- Born: San Francisco, California, United States
- Education: California College of the Arts
- Website: michelepred.com

= Michele Pred =

Swedish-American conceptual artist

Michele Pred (born 1966) is a Swedish-American conceptual artist whose practice includes sculpture, assemblage, and performance. Her work uncovers the cultural and political meaning behind everyday objects with a particular focus on themes like equal pay, reproductive rights, and personal security. Her projects also contain social components that drive the conversation into public spaces. Examples include her exploration of the intersection of personal space and security using airport confiscated items after 9/11, the cultural background of the fight for reproductive rights using thousands of expired birth control pills and the continuing economic and political struggle for women's rights represented by her modified vintage handbag editions.

==Biography==
Pred was born in San Francisco. She grew up in Berkeley, where her father, Allan Pred was a professor of geography at the University of California, and in Stockholm. She attended California College of the Arts in Oakland in the 1990s and graduated with distinction in Interdisciplinary Arts.

== Career ==
Vote Feminist, Pred's fall 2018 solo show at Nancy Hoffman Gallery, foregrounded political issues of voting, pay inequity based on gender and race, and gun violence.

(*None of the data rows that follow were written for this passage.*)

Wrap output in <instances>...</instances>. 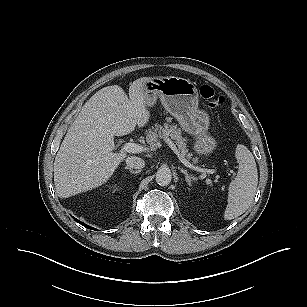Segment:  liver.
Wrapping results in <instances>:
<instances>
[{
    "label": "liver",
    "mask_w": 307,
    "mask_h": 307,
    "mask_svg": "<svg viewBox=\"0 0 307 307\" xmlns=\"http://www.w3.org/2000/svg\"><path fill=\"white\" fill-rule=\"evenodd\" d=\"M135 80L129 98L118 85L96 92L82 107L66 133L54 161V183L60 198L91 190L105 183L125 153H114V136H124L147 124L144 83Z\"/></svg>",
    "instance_id": "obj_1"
}]
</instances>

During Miami Art Week in November 2017, Pred organized a Parade Against Patriarchy. Pred curated artists to participate from all over the United States including Pussy Hat creator 'Krista Suh.

For "Equal Pay Day" on April 4, 2017, Pred handed out precisely cut dollar bills to "reflect the pay percentages paid to women based on their race." Pred performed her art work for an hour on Market street in San Francisco to spread word about the gender pay gap.

April 14, 2017 Amy Schumer included Pred's limited edition "Pro Choice" handbag in her "19 Things Amy Schumer Really Loves" interview with InStyle. Schumer also promoted the handbag on Instagram.

In October, 2016 Pred, dressed as a 1960s era stewardess handed out "Official Air Travel Replacement" pocket knives in the San Francisco International Airport's baggage terminal to commemorate the 15th anniversary of September 11 and the passage of the Patriot Act.

In 2016 Pred created a series of T-shirt designs promoting women's reproductive freedom. Her work is in the permanent collection at the 9/11 Memorial Museum in New York.

Pred created an art series as a response to Supreme Court decisions limiting access to abortion and contraceptives for women.
  In 2007 she created an exhibit featuring items confiscated at airports for security reasons.

Pred was an adjunct professor at California College of the Arts from 2007 to 2015.

==Collaborations & Public Projects==
Pred is a member of For Freedoms, the first artist-run Super PAC founded by artists Eric Gottesman and Hank Willis Thomas. She has participated in several projects with the organization including an exhibition at Jack Shainman in New York, and her project #HerBodyHerVote at Expo Chicago, 2016, and an electronic billboard "My Body My Business" by the San Mateo Bridge in the San Francisco Bay Area.